- Task statement -
Review the listing and copy each line that holds the word "Закону".

======== Input records

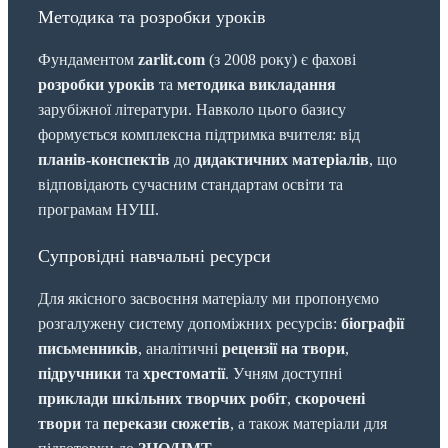
Методика та розробки уроків
Фундаментом
zarlit.com
(з 2008 року) є фахові
розробки уроків
та
методика викладання
зарубіжної літератури. Навколо цього базису
формується комплексна підтримка вчителя: від
планів-конспектів
до
дидактичних матеріалів
, що
відповідають сучасним стандартам освіти та
програмам НУШ.
Супровідні навчальні ресурси
Для якісного засвоєння матеріалу ми пропонуємо
розгалужену систему допоміжних ресурсів:
біографії
письменників
, аналітичні
рецензії на твори
,
підручники
та
хрестоматії
. Учням доступні
приклади шкільних творчих робіт
,
скорочені
твори
та
перекази сюжетів
, а також матеріали для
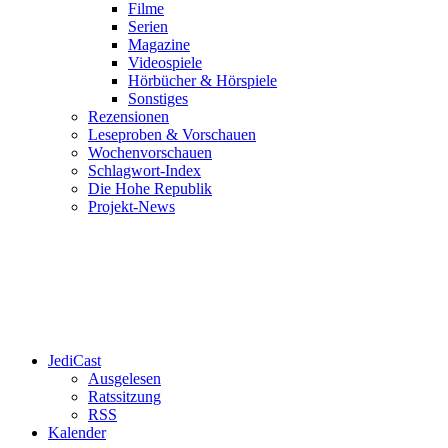
Filme
Serien
Magazine
Videospiele
Hörbücher & Hörspiele
Sonstiges
Rezensionen
Leseproben & Vorschauen
Wochenvorschauen
Schlagwort-Index
Die Hohe Republik
Projekt-News
JediCast
Ausgelesen
Ratssitzung
RSS
Kalender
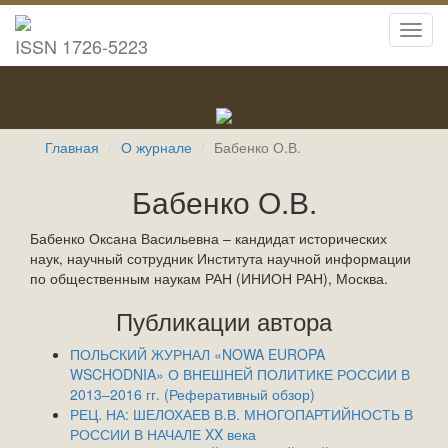
Toggl
ISSN 1726-5223
navig
Главная
О журнале
Бабенко О.В.
Бабенко О.В.
Бабенко Оксана Васильевна – кандидат исторических
наук, научный сотрудник Института научной информации
по общественным наукам РАН (ИНИОН РАН), Москва.
Публикации автора
ПОЛЬСКИЙ ЖУРНАЛ «NOWA EUROPA
WSCHODNIA» О ВНЕШНЕЙ ПОЛИТИКЕ РОССИИ В
2013–2016 гг. (Реферативный обзор)
РЕЦ. НА: ШЕЛОХАЕВ В.В. МНОГОПАРТИЙНОСТЬ В
РОССИИ В НАЧАЛЕ XX века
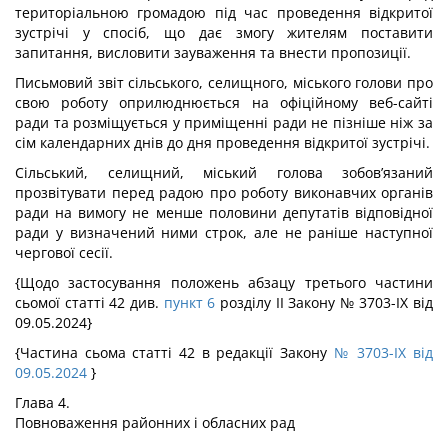
територіальною громадою під час проведення відкритої
зустрічі у спосіб, що дає змогу жителям поставити
запитання, висловити зауваження та внести пропозиції.
Письмовий звіт сільського, селищного, міського голови про
свою роботу оприлюднюється на офіційному веб-сайті
ради та розміщується у приміщенні ради не пізніше ніж за
сім календарних днів до дня проведення відкритої зустрічі.
Сільський, селищний, міський голова зобов’язаний
прозвітувати перед радою про роботу виконавчих органів
ради на вимогу не менше половини депутатів відповідної
ради у визначений ними строк, але не раніше наступної
чергової сесії.
{Щодо застосування положень абзацу третього частини
сьомої статті 42 див.
пункт 6
розділу II Закону № 3703-IX від
09.05.2024}
{Частина сьома статті 42 в редакції Закону
№ 3703-IX від
09.05.2024
}
Глава 4.
Повноваження районних і обласних рад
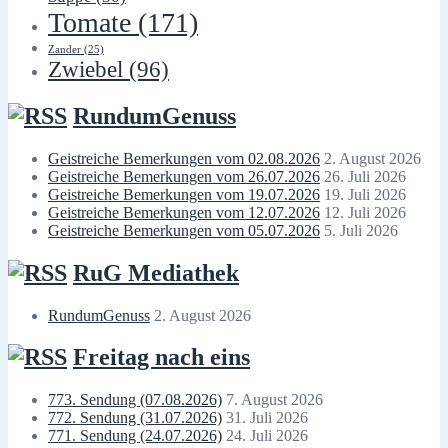
Tomate
(171)
Zander
(25)
Zwiebel
(96)
RundumGenuss
Geistreiche Bemerkungen vom 02.08.2026
2. August 2026
Geistreiche Bemerkungen vom 26.07.2026
26. Juli 2026
Geistreiche Bemerkungen vom 19.07.2026
19. Juli 2026
Geistreiche Bemerkungen vom 12.07.2026
12. Juli 2026
Geistreiche Bemerkungen vom 05.07.2026
5. Juli 2026
RuG Mediathek
RundumGenuss
2. August 2026
Freitag nach eins
773. Sendung (07.08.2026)
7. August 2026
772. Sendung (31.07.2026)
31. Juli 2026
771. Sendung (24.07.2026)
24. Juli 2026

================

- Solution -
розділу II Закону № 3703-IX від
{Частина сьома статті 42 в редакції Закону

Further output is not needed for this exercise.